My tenant and friend Carol asked me, this morning, if I'd missed blogging, and I stared blankly at her. She had read my resolution to stop for two weeks, believed it and stopped reading! Ah well. I did try.
Today's treat: a thoughtful, moving, funny, beautifully made documentary at the Bloor, "Al Purdy was here," about one of Canada's great poets, and about a time in our young country when Can lit was beginning to bloom and poetry mattered. A time when there were great hairy priapic poets like Irving Layton, Leonard Cohen and the young Michael Ondaatje, and wild-haired eccentrics like Milton Acorn and Purdy - and a few courageous women like Margaret Atwood, who appears often in the film showing off her very dry wit (telling a story about Purdy peeing on her car, among other tales). The doc shows how Purdy nurtured young male poets in a way he could not care for his own two sons, one by his long-suffering, heroic wife with the magnificent name Eurithe, the living star of this film, and the other by a woman he left Eurithe for and married briefly. In a telling moment, Steve Heighton, a poet, tells of bringing his baby to visit Purdy and trying to put the babe in Purdy's arms. "Get that thing away from me!" was his response. Not a good dad, no, or husband, I'm sure, in many ways. But a cultural icon, a hard-working, brave and crazy man of words at a time when writers could easily starve. As, hard-working, brave and crazy as ever, they still can.
There's lots of music in the film, weaving in the story of how Purdy's life and work continues to inspire young musicians and writers. Part of the tale is about his famous A-frame house on a lake in Prince Edward Country, and the successful effort to turn it into a writer's retreat. And a wonderful on-going bit: there's a bronze statue of Purdy in Queen's Park that has a mysterious Twitter handle - @statueofalpurdy - and tweets regularly, though the doc does not tell us who the posts come from.
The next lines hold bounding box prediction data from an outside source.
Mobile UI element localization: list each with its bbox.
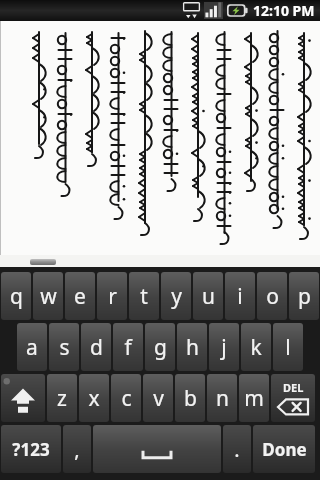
button[interactable]: r <box>97 272 127 320</box>
staticText: y <box>171 282 182 311</box>
button[interactable]: s <box>49 323 79 371</box>
staticText: n <box>216 384 229 413</box>
button[interactable]: k <box>241 323 271 371</box>
button[interactable]: h <box>177 323 207 371</box>
staticText: o <box>266 282 279 311</box>
button[interactable]: t <box>129 272 159 320</box>
button[interactable]: ?123 <box>1 425 61 473</box>
button[interactable]: Done <box>253 425 315 473</box>
button[interactable]: Space <box>93 425 221 473</box>
staticText: f <box>124 333 132 362</box>
staticText: j <box>221 333 227 362</box>
button[interactable]: l <box>273 323 303 371</box>
staticText: g <box>154 333 167 362</box>
staticText: 12:10 PM <box>253 1 315 20</box>
staticText: . <box>234 436 240 463</box>
staticText: r <box>108 282 117 311</box>
staticText: d <box>90 333 103 362</box>
staticText: k <box>250 333 262 362</box>
button[interactable]: m <box>239 374 269 422</box>
button[interactable]: n <box>207 374 237 422</box>
staticText: DEL <box>283 380 304 395</box>
staticText: e <box>74 282 86 311</box>
button[interactable]: x <box>79 374 109 422</box>
button[interactable]: Shift <box>1 374 45 422</box>
button[interactable]: u <box>193 272 223 320</box>
staticText: b <box>184 384 197 413</box>
button[interactable]: j <box>209 323 239 371</box>
button[interactable]: w <box>33 272 63 320</box>
button[interactable]: f <box>113 323 143 371</box>
staticText: p <box>298 282 311 311</box>
staticText: i <box>237 282 243 311</box>
staticText: t <box>140 282 148 311</box>
staticText: v <box>153 384 164 413</box>
staticText: ?123 <box>12 438 50 461</box>
staticText: u <box>202 282 215 311</box>
staticText: s <box>59 333 70 362</box>
button[interactable]: y <box>161 272 191 320</box>
button[interactable]: i <box>225 272 255 320</box>
staticText: q <box>10 282 23 311</box>
staticText: h <box>186 333 199 362</box>
button[interactable]: a <box>17 323 47 371</box>
button[interactable]: b <box>175 374 205 422</box>
button[interactable]: v <box>143 374 173 422</box>
staticText: z <box>57 384 67 413</box>
staticText: w <box>40 282 57 311</box>
staticText: Done <box>262 438 307 461</box>
staticText: l <box>285 333 291 362</box>
button[interactable]: q <box>1 272 31 320</box>
staticText: c <box>121 384 132 413</box>
staticText: m <box>244 384 264 413</box>
button[interactable]: g <box>145 323 175 371</box>
button[interactable]: . <box>223 425 251 473</box>
staticText: x <box>88 384 100 413</box>
button[interactable]: Delete <box>271 374 315 422</box>
button[interactable]: c <box>111 374 141 422</box>
button[interactable]: , <box>63 425 91 473</box>
button[interactable]: z <box>47 374 77 422</box>
button[interactable]: p <box>289 272 319 320</box>
button[interactable]: d <box>81 323 111 371</box>
staticText: , <box>74 436 80 463</box>
button[interactable]: o <box>257 272 287 320</box>
staticText: a <box>26 333 38 362</box>
button[interactable]: e <box>65 272 95 320</box>
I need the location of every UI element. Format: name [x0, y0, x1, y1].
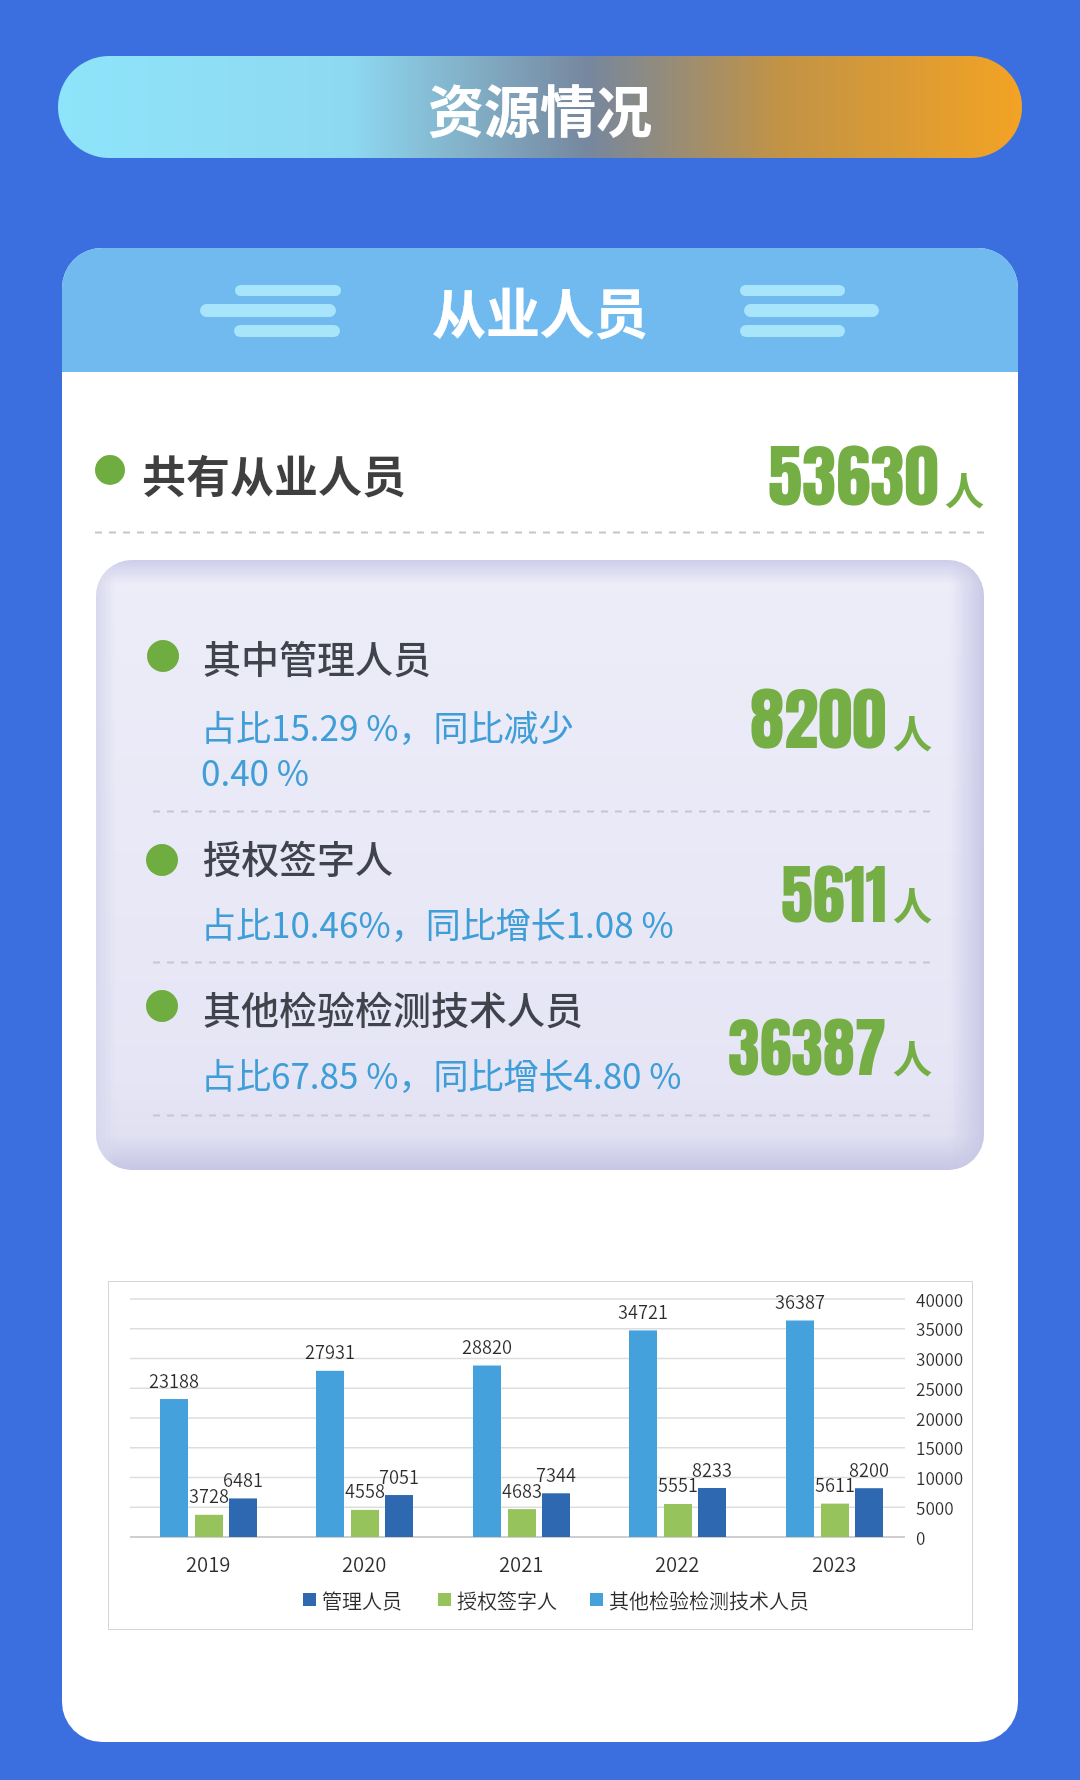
- staticText: 35000: [916, 1316, 964, 1340]
- staticText: 2023: [812, 1549, 857, 1573]
- staticText: 占比67.85 %，同比增长4.80 %: [201, 1048, 682, 1096]
- staticText: 2019: [186, 1549, 231, 1573]
- staticText: 23188: [149, 1367, 199, 1393]
- staticText: 管理人员: [322, 1586, 402, 1614]
- staticText: 资源情况: [428, 67, 652, 148]
- staticText: 4558: [345, 1477, 385, 1503]
- staticText: 授权签字人: [203, 829, 394, 884]
- staticText: 0.40 %: [201, 745, 310, 793]
- staticText: 8200: [849, 1456, 889, 1482]
- staticText: 0: [916, 1525, 926, 1549]
- staticText: 40000: [916, 1287, 964, 1311]
- staticText: 5611: [781, 847, 887, 943]
- staticText: 5611: [815, 1471, 855, 1497]
- staticText: 2020: [342, 1549, 387, 1573]
- staticText: 共有从业人员: [142, 442, 406, 498]
- staticText: 人: [893, 1028, 933, 1084]
- staticText: 占比10.46%，同比增长1.08 %: [201, 897, 674, 945]
- staticText: 10000: [916, 1465, 964, 1489]
- staticText: 2022: [655, 1549, 700, 1573]
- staticText: 7051: [379, 1463, 419, 1489]
- staticText: 5551: [658, 1471, 698, 1497]
- staticText: 53630: [768, 424, 939, 528]
- staticText: 其他检验检测技术人员: [203, 980, 584, 1035]
- staticText: 4683: [502, 1477, 542, 1503]
- staticText: 人: [893, 703, 933, 759]
- button[interactable]: 资源情况: [58, 56, 1022, 158]
- staticText: 其中管理人员: [203, 629, 432, 684]
- button[interactable]: 从业人员: [62, 248, 1018, 372]
- staticText: 占比15.29 %，同比减少: [201, 700, 574, 748]
- staticText: 28820: [462, 1333, 512, 1359]
- staticText: 34721: [618, 1298, 668, 1324]
- staticText: 7344: [536, 1461, 576, 1487]
- staticText: 人: [893, 875, 933, 931]
- staticText: 从业人员: [432, 271, 648, 349]
- staticText: 30000: [916, 1346, 964, 1370]
- staticText: 授权签字人: [457, 1586, 557, 1614]
- button[interactable]: [96, 965, 984, 1110]
- staticText: 其他检验检测技术人员: [609, 1586, 809, 1614]
- staticText: 36387: [775, 1288, 825, 1314]
- staticText: 6481: [223, 1466, 263, 1492]
- staticText: 27931: [305, 1338, 355, 1364]
- staticText: 2021: [499, 1549, 544, 1573]
- button[interactable]: [96, 610, 984, 810]
- staticText: 25000: [916, 1376, 964, 1400]
- staticText: 人: [945, 460, 985, 516]
- staticText: 36387: [728, 1000, 887, 1096]
- staticText: 3728: [189, 1482, 229, 1508]
- button[interactable]: [96, 815, 984, 960]
- staticText: 5000: [916, 1495, 954, 1519]
- staticText: 20000: [916, 1406, 964, 1430]
- staticText: 15000: [916, 1435, 964, 1459]
- staticText: 8200: [750, 667, 887, 771]
- staticText: 8233: [692, 1456, 732, 1482]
I had thought, when I arrived at the Hot Docs Cinema, that a 2 p.m. New Year's day documentary about a dead Canadian poet would have an audience of seven people. But there was a huge crowd, many of them writers and artists - I saw playwrights, a biographer, an essayist and a novelist - though no poets, perhaps because I know very few and wouldn't recognize them. It made me proud to be a small part of that world, Canlit today in its many forms. In one of the last moments of the film, Purdy asks why people waste time building skyscrapers when they could be writing poetry. And at the end of this powerful documentary, we understand what he means. All I wanted to do, as I left, was to go home and write a poem. Instead, here I am, blogging to you.
If you're interested in writing, in Canada, in a fascinating life well lived, see this film.
Here's an excerpt of the poem by Milton Acorn, Al Purdy's good friend, that appears at the beginning of my book about writing, True to Life:
Nevertheless I'm a gift
Offered with no conditions
To you. Since I damn well exist
You do too.
Before I leave you - the last night for Christmas leftovers, and then a PBS special showing of Sherlock, what joy, set in the 1890's - I'd like to go on a bit about last year. About what, in the spirit of Oliver Sacks, I'm grateful for. So much. So much.
Family: busy healthy children, busy healthy older grandson, a new grandson who's healthy - yes, a wonky foot, soon fixed by our free health care system. I could not be more grateful for this.
Health: finding out I do not have osteoporosis any more. Amazing. More cheese please.
Friends: visiting all my nearest and dearest this year, not just the dear ones in Toronto, but Lynn and Denis in France, Penny in England and Hawaii, Patsy and Shari visiting here from B.C., Margaret and Chris in Vancouver, Bruce in Vancouver and Italy - thank you, brilliant fellow traveller - Lani here for my birthday. Wonderful friends.
Travel - Europe, Vancouver, Hawaii. Next year Vancouver, maybe New York, who knows?
Politics - in the madness that is our world, the election of a decent, sane, kind-hearted man. It seems a miracle and I know difficult times will come. But for now, my country beams.
Art - film, painting, dance, music - and words. Words words words. For all I've absorbed this year of the inspiring and beautiful work of my fellow artists, especially writers - thank you.
Thank you. And now this non-blogger is going to have a glass of wine and put her feet up for the night.